Data for this task:
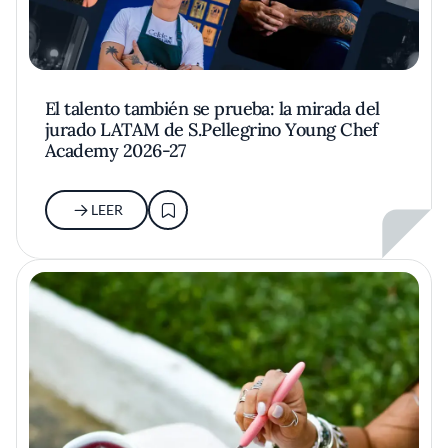
El talento también se prueba: la mirada del
jurado LATAM de S.Pellegrino Young Chef
Academy 2026-27
LEER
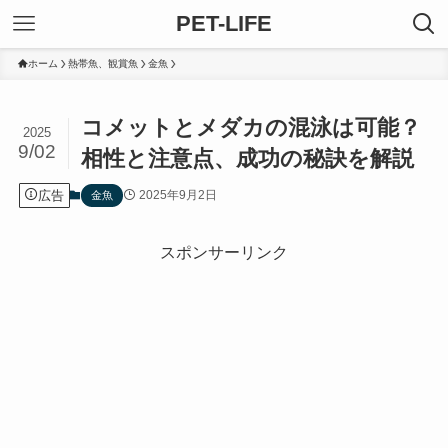
PET-LIFE
ホーム
熱帯魚、観賞魚
金魚
コメットとメダカの混泳は可能？
2025
9/02
相性と注意点、成功の秘訣を解説
広告
2025年9月2日
金魚
スポンサーリンク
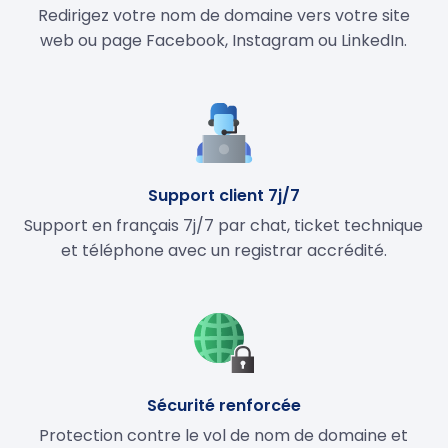
Redirigez votre nom de domaine vers votre site
web ou page Facebook, Instagram ou LinkedIn.
Support client 7j/7
Support en français 7j/7 par chat, ticket technique
et téléphone avec un registrar accrédité.
Sécurité renforcée
Protection contre le vol de nom de domaine et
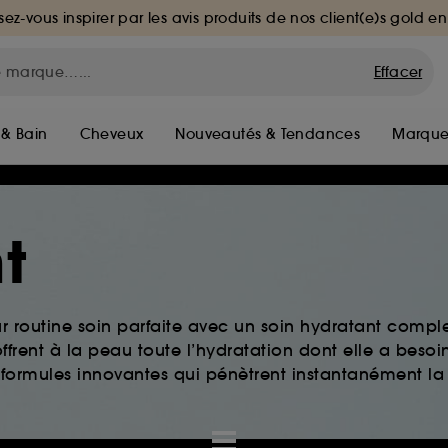
sez-vous inspirer par les avis produits de nos client(e)s gold en
Effacer
 & Bain
Cheveux
Nouveautés & Tendances
Marque
t
ur routine soin parfaite avec un soin hydratant comple
ffrent à la peau toute l’hydratation dont elle a besoi
 formules innovantes qui pénètrent instantanément la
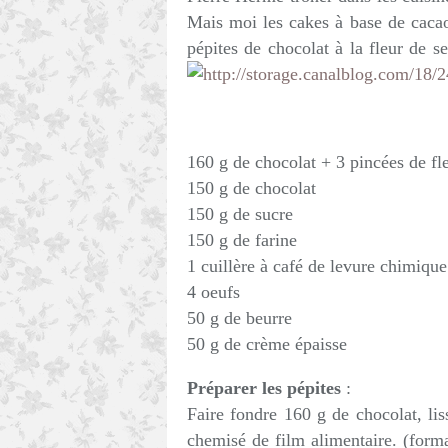
Mais moi les cakes à base de cacao 
pépites de chocolat à la fleur de 
160 g de chocolat + 3 pincées de fle
150 g de chocolat
150 g de sucre
150 g de farine
1 cuillère à café de levure chimique
4 oeufs
50 g de beurre
50 g de crème épaisse
Préparer les pépites
:
Faire fondre 160 g de chocolat, lis
chemisé de film alimentaire. (form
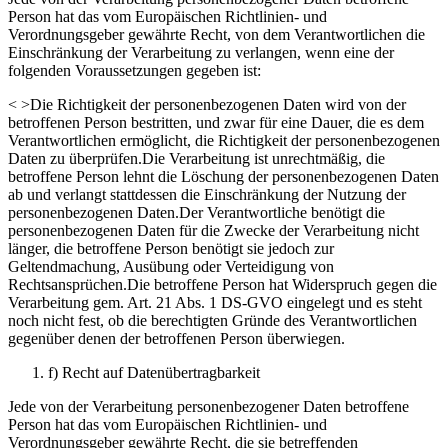
Person hat das vom Europäischen Richtlinien- und
Verordnungsgeber gewährte Recht, von dem Verantwortlichen die
Einschränkung der Verarbeitung zu verlangen, wenn eine der
folgenden Voraussetzungen gegeben ist:
< >Die Richtigkeit der personenbezogenen Daten wird von der
betroffenen Person bestritten, und zwar für eine Dauer, die es dem
Verantwortlichen ermöglicht, die Richtigkeit der personenbezogenen
Daten zu überprüfen.Die Verarbeitung ist unrechtmäßig, die
betroffene Person lehnt die Löschung der personenbezogenen Daten
ab und verlangt stattdessen die Einschränkung der Nutzung der
personenbezogenen Daten.Der Verantwortliche benötigt die
personenbezogenen Daten für die Zwecke der Verarbeitung nicht
länger, die betroffene Person benötigt sie jedoch zur
Geltendmachung, Ausübung oder Verteidigung von
Rechtsansprüchen.Die betroffene Person hat Widerspruch gegen die
Verarbeitung gem. Art. 21 Abs. 1 DS-GVO eingelegt und es steht
noch nicht fest, ob die berechtigten Gründe des Verantwortlichen
gegenüber denen der betroffenen Person überwiegen.
f) Recht auf Datenübertragbarkeit
Jede von der Verarbeitung personenbezogener Daten betroffene
Person hat das vom Europäischen Richtlinien- und
Verordnungsgeber gewährte Recht, die sie betreffenden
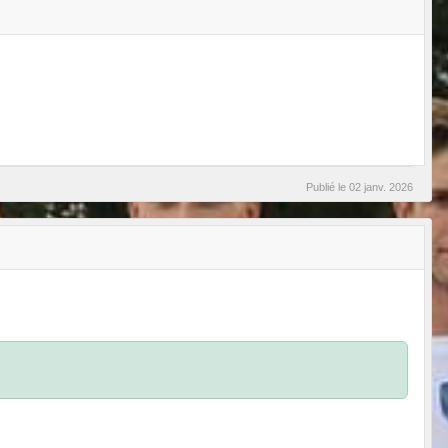
Publié le
02 janv. 2026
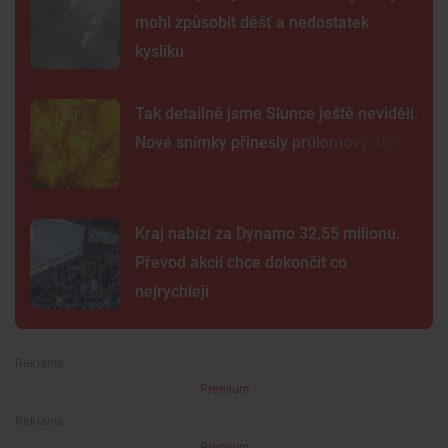
mohl způsobit déšť a nedostatek
kyslíku
Tak detailně jsme Slunce ještě neviděli.
Nové snímky přinesly průlomový objev
Kraj nabízí za Dynamo 32,55 milionu.
Převod akcií chce dokončit co
nejrychleji
Premium
Premium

Task instructions: Would you copy out the data exactly, leaving every picture out?

Completed exercise:
El talento también se prueba: la mirada del
jurado LATAM de S.Pellegrino Young Chef
Academy 2026-27
LEER
PET-LIFE
ホーム
熱帯魚、観賞魚
金魚
コメットとメダカの混泳は可能？
2025
9/02
相性と注意点、成功の秘訣を解説
広告
2025年9月2日
金魚
スポンサーリンク
Redirigez votre nom de domaine vers votre site
web ou page Facebook, Instagram ou LinkedIn.
Support client 7j/7
Support en français 7j/7 par chat, ticket technique
et téléphone avec un registrar accrédité.
Sécurité renforcée
Protection contre le vol de nom de domaine et
sez-vous inspirer par les avis produits de nos client(e)s gold en
Effacer
 & Bain
Cheveux
Nouveautés & Tendances
Marque
t
ur routine soin parfaite avec un soin hydratant comple
ffrent à la peau toute l’hydratation dont elle a besoi
 formules innovantes qui pénètrent instantanément la
Mais moi les cakes à base de cacao 
pépites de chocolat à la fleur de 
160 g de chocolat + 3 pincées de fle
150 g de chocolat
150 g de sucre
150 g de farine
1 cuillère à café de levure chimique
4 oeufs
50 g de beurre
50 g de crème épaisse
Préparer les pépites
:
Faire fondre 160 g de chocolat, lis
chemisé de film alimentaire. (form
Person hat das vom Europäischen Richtlinien- und
Verordnungsgeber gewährte Recht, von dem Verantwortlichen die
Einschränkung der Verarbeitung zu verlangen, wenn eine der
folgenden Voraussetzungen gegeben ist:
< >Die Richtigkeit der personenbezogenen Daten wird von der
betroffenen Person bestritten, und zwar für eine Dauer, die es dem
Verantwortlichen ermöglicht, die Richtigkeit der personenbezogenen
Daten zu überprüfen.Die Verarbeitung ist unrechtmäßig, die
betroffene Person lehnt die Löschung der personenbezogenen Daten
ab und verlangt stattdessen die Einschränkung der Nutzung der
personenbezogenen Daten.Der Verantwortliche benötigt die
personenbezogenen Daten für die Zwecke der Verarbeitung nicht
länger, die betroffene Person benötigt sie jedoch zur
Geltendmachung, Ausübung oder Verteidigung von
Rechtsansprüchen.Die betroffene Person hat Widerspruch gegen die
Verarbeitung gem. Art. 21 Abs. 1 DS-GVO eingelegt und es steht
noch nicht fest, ob die berechtigten Gründe des Verantwortlichen
gegenüber denen der betroffenen Person überwiegen.
f) Recht auf Datenübertragbarkeit
Jede von der Verarbeitung personenbezogener Daten betroffene
Person hat das vom Europäischen Richtlinien- und
Verordnungsgeber gewährte Recht, die sie betreffenden
Publié le
02 janv. 2026
mohl způsobit déšť a nedostatek
kyslíku
Tak detailně jsme Slunce ještě neviděli.
Nové snímky přinesly průlomový objev
Kraj nabízí za Dynamo 32,55 milionu.
Převod akcií chce dokončit co
nejrychleji
Premium
Premium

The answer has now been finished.